Every year, the IRS collects more than $2 trillion in tax revenue. In spite of this massive sum of money, the IRS will at eventually notice if you do not report your own income to the government. It may be even more enticing to avoid reporting your earnings if you are self-employed. However, before you decide not to claim your income, you should know why it is essential that you self report and file a return every year. Self-Employment and Self-Reporting People working as employees debatably have an easier time reporting their income each year. Their employers withhold taxes for them and ease them of the responsibility of informing the IRS about their earnings. People who are self-employed, however, must take care of withholding taxes and reporting their incomes on their own. Individuals who need to self-report include:
  • Valets
  • Waitresses and servers who receive cash tips or commissions
  • Small business owners like restaurateurs and clothing shop owners
  • Car dealerships
  • People who work from home like freelance writers, bloggers, and cosmetic sales professionals
If they make incomes over $600 a year, they will characteristically receive a 1099 from the company or individuals for whom they contract. They should utilize this form to report their monies and file a return. Filing a return gives self-employed individuals a chance to pay into obligatory funds like:
  • Medicare
  • Social Security
  • Sales tax
  • State tax
Paying into Social Security and Medicare can be important for people who plan to draw on those funds at some point in the future. Failure to pay these taxes could exclude them from receiving these benefits when they get older. People who work as independent contractors or those who receive cash payments can report their money by filling out a Schedule C and submitting it with their return. People who are already partners in multi-ownership LLC should file IRS Form 1065. If the LLC is a corporation, owners should file IRS Form 1120.  Failure to Self-Report Self-employed individuals may be tempted to suppose that the IRS will not detect if they fail to report their incomes. After all, what difference could a few thousand dollars make to IRS tax revenue of more than $2 trillion? It is true that the IRS may not notice immediately that you failed to report your income. However, it receives the same tax forms as you, meaning that if you receive a 1099 from your clients the IRS similarly receives that same form on your behalf. Agents will come across this information at some point and request an explanation. Further, failure to self-report and pay the taxes that you owe could result in serious financial and legal consequences such as:
  • A tax audit
  • Monetary fines
  • Wage garnishments
  • Bank and asset levies
  • Jail time
Once these punishments are in progress, it can be nearly impossible to escape or minimize them.

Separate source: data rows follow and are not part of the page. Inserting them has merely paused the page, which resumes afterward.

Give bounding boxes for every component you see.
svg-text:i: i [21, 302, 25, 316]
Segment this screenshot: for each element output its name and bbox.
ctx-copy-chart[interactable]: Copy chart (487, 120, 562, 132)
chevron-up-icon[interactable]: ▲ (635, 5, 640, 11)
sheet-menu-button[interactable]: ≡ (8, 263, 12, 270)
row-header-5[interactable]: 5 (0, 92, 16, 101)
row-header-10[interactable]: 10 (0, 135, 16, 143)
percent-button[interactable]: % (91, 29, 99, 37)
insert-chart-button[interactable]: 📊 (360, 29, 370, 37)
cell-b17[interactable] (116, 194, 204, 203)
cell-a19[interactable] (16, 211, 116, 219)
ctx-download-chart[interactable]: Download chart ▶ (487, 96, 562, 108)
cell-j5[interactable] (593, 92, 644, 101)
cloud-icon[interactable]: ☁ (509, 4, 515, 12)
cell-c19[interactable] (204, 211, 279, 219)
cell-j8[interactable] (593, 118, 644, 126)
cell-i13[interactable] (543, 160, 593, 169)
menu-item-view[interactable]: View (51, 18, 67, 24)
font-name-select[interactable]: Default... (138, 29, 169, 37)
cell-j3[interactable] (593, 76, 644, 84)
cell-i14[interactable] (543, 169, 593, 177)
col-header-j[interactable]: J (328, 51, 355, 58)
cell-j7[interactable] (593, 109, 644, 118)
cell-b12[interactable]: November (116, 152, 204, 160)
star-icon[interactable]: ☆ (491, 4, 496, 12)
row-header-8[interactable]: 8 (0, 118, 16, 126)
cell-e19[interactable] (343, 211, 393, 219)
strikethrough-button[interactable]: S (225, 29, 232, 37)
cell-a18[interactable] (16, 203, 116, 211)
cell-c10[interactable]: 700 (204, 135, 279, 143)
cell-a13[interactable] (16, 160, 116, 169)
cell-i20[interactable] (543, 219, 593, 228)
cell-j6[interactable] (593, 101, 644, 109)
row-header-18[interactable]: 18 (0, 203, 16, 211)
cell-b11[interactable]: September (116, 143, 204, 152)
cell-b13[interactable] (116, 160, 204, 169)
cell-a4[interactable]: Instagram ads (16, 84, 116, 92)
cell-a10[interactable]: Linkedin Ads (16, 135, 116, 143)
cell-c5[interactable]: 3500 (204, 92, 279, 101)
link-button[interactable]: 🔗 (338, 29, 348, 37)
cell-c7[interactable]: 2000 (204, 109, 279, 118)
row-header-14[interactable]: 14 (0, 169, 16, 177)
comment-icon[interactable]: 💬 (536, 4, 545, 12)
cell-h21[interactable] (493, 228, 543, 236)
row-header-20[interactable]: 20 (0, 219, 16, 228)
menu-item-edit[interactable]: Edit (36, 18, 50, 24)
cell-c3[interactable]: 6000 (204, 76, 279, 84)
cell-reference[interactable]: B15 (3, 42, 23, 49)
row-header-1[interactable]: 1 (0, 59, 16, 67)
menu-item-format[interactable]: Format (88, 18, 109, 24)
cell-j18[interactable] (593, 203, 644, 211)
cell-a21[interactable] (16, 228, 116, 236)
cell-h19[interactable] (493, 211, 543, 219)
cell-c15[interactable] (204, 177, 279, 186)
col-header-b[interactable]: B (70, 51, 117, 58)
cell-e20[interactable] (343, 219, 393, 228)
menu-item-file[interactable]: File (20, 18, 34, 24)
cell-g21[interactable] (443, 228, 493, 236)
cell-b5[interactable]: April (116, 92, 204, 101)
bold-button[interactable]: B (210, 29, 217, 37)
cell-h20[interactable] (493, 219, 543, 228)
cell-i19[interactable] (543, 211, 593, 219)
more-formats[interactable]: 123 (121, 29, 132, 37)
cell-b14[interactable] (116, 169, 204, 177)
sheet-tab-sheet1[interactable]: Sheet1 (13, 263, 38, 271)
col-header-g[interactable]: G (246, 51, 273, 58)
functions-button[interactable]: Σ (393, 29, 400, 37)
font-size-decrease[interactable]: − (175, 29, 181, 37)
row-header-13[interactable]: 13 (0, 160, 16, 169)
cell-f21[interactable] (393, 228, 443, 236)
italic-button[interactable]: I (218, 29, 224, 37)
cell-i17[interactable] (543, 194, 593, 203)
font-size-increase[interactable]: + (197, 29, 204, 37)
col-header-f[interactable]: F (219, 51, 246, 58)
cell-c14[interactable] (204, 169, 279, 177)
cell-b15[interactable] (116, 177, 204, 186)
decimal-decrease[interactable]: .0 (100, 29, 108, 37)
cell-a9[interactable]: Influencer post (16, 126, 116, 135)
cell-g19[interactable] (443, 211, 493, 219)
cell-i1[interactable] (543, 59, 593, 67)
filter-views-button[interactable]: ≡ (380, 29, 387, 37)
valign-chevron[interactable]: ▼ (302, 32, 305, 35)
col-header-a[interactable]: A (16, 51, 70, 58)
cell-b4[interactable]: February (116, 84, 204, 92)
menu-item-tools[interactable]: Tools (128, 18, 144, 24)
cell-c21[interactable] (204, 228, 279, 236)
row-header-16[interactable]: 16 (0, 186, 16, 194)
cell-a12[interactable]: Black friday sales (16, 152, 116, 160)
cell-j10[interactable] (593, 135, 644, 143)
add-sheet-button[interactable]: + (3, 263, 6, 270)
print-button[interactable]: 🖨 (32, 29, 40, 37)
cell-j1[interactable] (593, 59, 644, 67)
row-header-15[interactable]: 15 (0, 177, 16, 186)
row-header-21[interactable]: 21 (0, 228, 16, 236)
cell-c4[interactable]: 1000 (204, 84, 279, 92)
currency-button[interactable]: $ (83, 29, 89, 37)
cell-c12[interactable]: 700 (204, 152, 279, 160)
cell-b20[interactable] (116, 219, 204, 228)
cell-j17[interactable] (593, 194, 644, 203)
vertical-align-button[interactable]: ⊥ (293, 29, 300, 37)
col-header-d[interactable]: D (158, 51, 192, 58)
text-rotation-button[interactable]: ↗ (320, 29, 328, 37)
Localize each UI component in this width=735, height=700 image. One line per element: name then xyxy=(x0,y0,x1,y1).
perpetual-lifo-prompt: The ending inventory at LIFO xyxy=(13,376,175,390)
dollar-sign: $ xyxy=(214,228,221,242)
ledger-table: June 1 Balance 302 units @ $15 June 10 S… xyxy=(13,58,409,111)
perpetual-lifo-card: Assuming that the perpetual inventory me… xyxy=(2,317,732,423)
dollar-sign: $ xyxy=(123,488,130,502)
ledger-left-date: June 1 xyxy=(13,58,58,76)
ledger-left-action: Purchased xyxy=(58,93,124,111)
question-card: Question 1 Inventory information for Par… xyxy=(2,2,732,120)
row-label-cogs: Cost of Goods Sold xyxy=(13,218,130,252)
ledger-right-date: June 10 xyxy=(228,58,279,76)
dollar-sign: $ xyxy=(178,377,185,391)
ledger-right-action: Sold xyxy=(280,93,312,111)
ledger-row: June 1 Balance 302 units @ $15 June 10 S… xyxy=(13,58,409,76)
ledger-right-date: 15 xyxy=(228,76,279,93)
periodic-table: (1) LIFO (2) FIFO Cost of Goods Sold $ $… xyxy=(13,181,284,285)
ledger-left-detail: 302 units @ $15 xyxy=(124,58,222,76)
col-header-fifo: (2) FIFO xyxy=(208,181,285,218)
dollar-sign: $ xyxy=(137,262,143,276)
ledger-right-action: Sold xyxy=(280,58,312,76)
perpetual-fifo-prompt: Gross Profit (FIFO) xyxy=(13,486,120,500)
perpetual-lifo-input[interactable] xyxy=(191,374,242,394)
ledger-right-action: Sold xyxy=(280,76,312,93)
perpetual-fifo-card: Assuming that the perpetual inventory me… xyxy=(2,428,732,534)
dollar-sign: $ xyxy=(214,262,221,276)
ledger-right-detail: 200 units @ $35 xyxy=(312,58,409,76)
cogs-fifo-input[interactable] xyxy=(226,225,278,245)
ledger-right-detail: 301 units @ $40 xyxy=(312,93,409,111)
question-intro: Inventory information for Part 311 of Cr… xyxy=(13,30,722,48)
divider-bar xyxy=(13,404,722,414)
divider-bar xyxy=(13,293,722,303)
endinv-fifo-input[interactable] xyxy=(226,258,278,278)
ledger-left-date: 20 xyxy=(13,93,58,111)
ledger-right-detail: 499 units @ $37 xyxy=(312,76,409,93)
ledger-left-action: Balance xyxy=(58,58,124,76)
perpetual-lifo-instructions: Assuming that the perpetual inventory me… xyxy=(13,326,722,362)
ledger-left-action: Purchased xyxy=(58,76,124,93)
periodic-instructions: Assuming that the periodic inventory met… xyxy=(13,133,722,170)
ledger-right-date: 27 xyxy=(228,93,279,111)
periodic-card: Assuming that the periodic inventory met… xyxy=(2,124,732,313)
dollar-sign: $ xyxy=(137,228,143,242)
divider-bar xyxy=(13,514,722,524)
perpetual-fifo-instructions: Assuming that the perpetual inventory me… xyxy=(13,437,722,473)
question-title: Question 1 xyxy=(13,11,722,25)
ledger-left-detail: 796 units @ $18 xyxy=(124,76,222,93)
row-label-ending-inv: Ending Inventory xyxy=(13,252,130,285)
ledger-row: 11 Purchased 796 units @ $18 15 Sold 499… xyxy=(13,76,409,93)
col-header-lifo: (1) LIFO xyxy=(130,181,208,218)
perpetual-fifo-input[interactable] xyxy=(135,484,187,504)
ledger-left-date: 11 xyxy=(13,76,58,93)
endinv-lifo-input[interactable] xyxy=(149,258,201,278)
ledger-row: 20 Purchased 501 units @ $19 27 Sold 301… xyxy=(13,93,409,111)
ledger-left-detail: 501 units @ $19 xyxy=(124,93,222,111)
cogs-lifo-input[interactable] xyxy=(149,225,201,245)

If you have failed to self-report and pay taxes that you owe the IRS, it is essential that you know what steps to take to amend this serious situation. You should rely on a tax professional that knows the U.S. tax codes and can act as an advocate for you as you come in contact with the IRS. Your tax professional can assist you by:
  • Filing past due returns
  • Guiding you in paying owed taxes
  • Help you defray penalties like fines
  • Negotiate so that IRS does not garnish your income or levy your assets
You stand a great chance of getting the IRS to listen to and deal with you fairly when you have a reliable tax professional with you.  People who are self-employed or receive cash payments as income are bound to report their earnings and pay their taxes each year. You can benefit by understanding why it is important for you to report all of your income to the IRS. What You Should Know About Form 1099 IRS Form 1099 is used to report certain types of non-employment income, and there are several types on this form. Here are some facts you should know about Form 1099:
  • Who Should Receive a 1099 Form?
Form 1099 is used to report certain types of non-employment income to the IRS such as dividends from a stock or pay you received working as an independent contractor. Generally, businesses must issue the forms to any payee (other than a corporation) who receives at least $600 during the year. And that’s just the basic starting rule. There are several exceptions. That’s why you likely get a 1099 form for every bank account you have, even if you earned only $10 of interest income.
  • What If You Don’t Get All Your 1099s?
The most important thing to keep in mind is that you are accountable for every tax you owe even if you don’t get the form, so following up with the business might be a good thought. If the company files a 1099 form to the IRS, but for some reason you don’t receive it, the IRS will send you a letter⁠, actually, a bill ⁠saying that you owe taxes on the income. That letter could come as long as years later. If the business didn’t file the 1099 form for you on the income, you should report it as a diverse income. It might be worth asking a tax professional for other options. Taxpayers don’t add Form 1099 with their tax returns when they submit them to the IRS, but it’s a good idea to keep the forms with other tax records in case of an audit.
  • Stay on Top of a New Address
Whether the payer has your correct address or not, the information will be reported to the IRS based on your Social security number. That implies you have an interest in making sure payers have your actual address. Update your address directly with payers, as well as putting a forwarding order in with the U.S. Post Office. You’ll want to receive any forms the IRS receives.
  • Don’t Overlook a 1099 Form
No one likes a tax audit, and there are countless tales about what will incite one. But this much is clear: If you fail to remember to report the $500 of interest you earned on a bank account, the IRS will send you a computer-generated letter billing you for the tax on that interest. If it’s right, just pay it.